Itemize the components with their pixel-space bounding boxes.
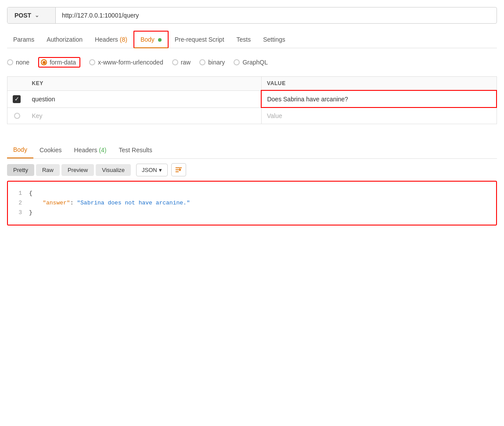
wrap-icon — [175, 166, 183, 174]
radio-graphql-label: GraphQL — [242, 59, 268, 66]
radio-binary-circle — [199, 59, 205, 65]
body-type-row: none form-data x-www-form-urlencoded raw… — [7, 55, 497, 69]
row1-value-cell[interactable]: Does Sabrina have arcanine? — [261, 90, 497, 107]
resp-headers-badge: (4) — [99, 147, 106, 154]
code-brace-open: { — [29, 189, 489, 198]
resp-tab-testresults[interactable]: Test Results — [112, 142, 158, 158]
row2-key-placeholder: Key — [32, 112, 43, 119]
kv-table: KEY VALUE ✓ question Does Sabrina have a… — [7, 76, 497, 124]
code-line-1: 1 { — [15, 189, 489, 198]
headers-badge: (8) — [120, 36, 127, 43]
format-btn-raw[interactable]: Raw — [36, 164, 60, 176]
radio-none[interactable]: none — [7, 59, 29, 66]
line-num-1: 1 — [15, 189, 22, 198]
method-chevron-icon: ⌄ — [35, 12, 39, 18]
format-btn-preview[interactable]: Preview — [61, 164, 94, 176]
tab-settings[interactable]: Settings — [257, 32, 292, 47]
form-data-option-box: form-data — [38, 57, 80, 68]
resp-tab-headers[interactable]: Headers (4) — [68, 142, 113, 158]
row2-value-placeholder: Value — [267, 112, 282, 119]
format-json-label: JSON — [142, 167, 157, 173]
row2-circle — [14, 113, 20, 119]
radio-none-circle — [7, 59, 13, 65]
col-check — [7, 77, 27, 91]
json-answer-value: "Sabrina does not have arcanine." — [77, 200, 190, 206]
format-btn-pretty[interactable]: Pretty — [7, 164, 34, 176]
response-section: Body Cookies Headers (4) Test Results Pr… — [7, 142, 497, 226]
code-line-3: 3 } — [15, 208, 489, 218]
request-tabs: Params Authorization Headers (8) Body Pr… — [7, 31, 497, 48]
row1-checkbox[interactable]: ✓ — [13, 95, 21, 103]
format-chevron-icon: ▾ — [159, 167, 162, 173]
method-label: POST — [14, 12, 31, 19]
tab-params[interactable]: Params — [7, 32, 40, 47]
format-json-select[interactable]: JSON ▾ — [136, 164, 168, 176]
format-btn-visualize[interactable]: Visualize — [96, 164, 131, 176]
col-value: VALUE — [261, 77, 497, 91]
body-dot-icon — [158, 38, 162, 42]
response-tabs: Body Cookies Headers (4) Test Results — [7, 142, 497, 159]
radio-urlencoded-circle — [89, 59, 95, 65]
radio-raw[interactable]: raw — [172, 59, 191, 66]
radio-form-data[interactable]: form-data — [41, 59, 76, 66]
col-key: KEY — [27, 77, 262, 91]
radio-binary-label: binary — [208, 59, 225, 66]
tab-authorization[interactable]: Authorization — [40, 32, 89, 47]
tab-body[interactable]: Body — [133, 31, 169, 48]
radio-urlencoded-label: x-www-form-urlencoded — [98, 59, 163, 66]
url-bar: POST ⌄ — [7, 7, 497, 24]
method-dropdown[interactable]: POST ⌄ — [7, 7, 56, 23]
row2-check-cell — [7, 107, 27, 124]
radio-graphql[interactable]: GraphQL — [234, 59, 268, 66]
row2-value-cell[interactable]: Value — [261, 107, 497, 124]
line-num-2: 2 — [15, 198, 22, 208]
line-num-3: 3 — [15, 208, 22, 218]
wrap-toggle-button[interactable] — [171, 163, 186, 176]
url-input[interactable] — [56, 7, 497, 23]
radio-graphql-circle — [234, 59, 240, 65]
radio-none-label: none — [16, 59, 29, 66]
radio-form-data-circle — [41, 59, 47, 65]
table-row: ✓ question Does Sabrina have arcanine? — [7, 90, 497, 107]
format-bar: Pretty Raw Preview Visualize JSON ▾ — [7, 159, 497, 181]
resp-tab-cookies[interactable]: Cookies — [33, 142, 68, 158]
response-code-block: 1 { 2 "answer": "Sabrina does not have a… — [7, 181, 497, 226]
radio-raw-label: raw — [181, 59, 191, 66]
code-line-2: 2 "answer": "Sabrina does not have arcan… — [15, 198, 489, 208]
json-answer-key: "answer" — [29, 200, 70, 206]
row1-check-cell: ✓ — [7, 90, 27, 107]
table-row: Key Value — [7, 107, 497, 124]
radio-binary[interactable]: binary — [199, 59, 225, 66]
radio-urlencoded[interactable]: x-www-form-urlencoded — [89, 59, 163, 66]
resp-tab-body[interactable]: Body — [7, 142, 33, 158]
tab-tests[interactable]: Tests — [230, 32, 257, 47]
tab-prerequest[interactable]: Pre-request Script — [169, 32, 230, 47]
radio-form-data-label: form-data — [50, 59, 76, 66]
row2-key-cell[interactable]: Key — [27, 107, 262, 124]
row1-key-cell: question — [27, 90, 262, 107]
tab-headers[interactable]: Headers (8) — [89, 32, 133, 47]
row1-value-text: Does Sabrina have arcanine? — [267, 96, 348, 103]
row1-key-value: question — [32, 96, 55, 103]
radio-raw-circle — [172, 59, 178, 65]
code-brace-close: } — [29, 208, 489, 218]
code-key-value: "answer": "Sabrina does not have arcanin… — [29, 198, 489, 208]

.....

▶ _What you will do_
Looking at the data, how many lines hold the string "question"? Reply with the number alone.

▶ _Exercise output_
4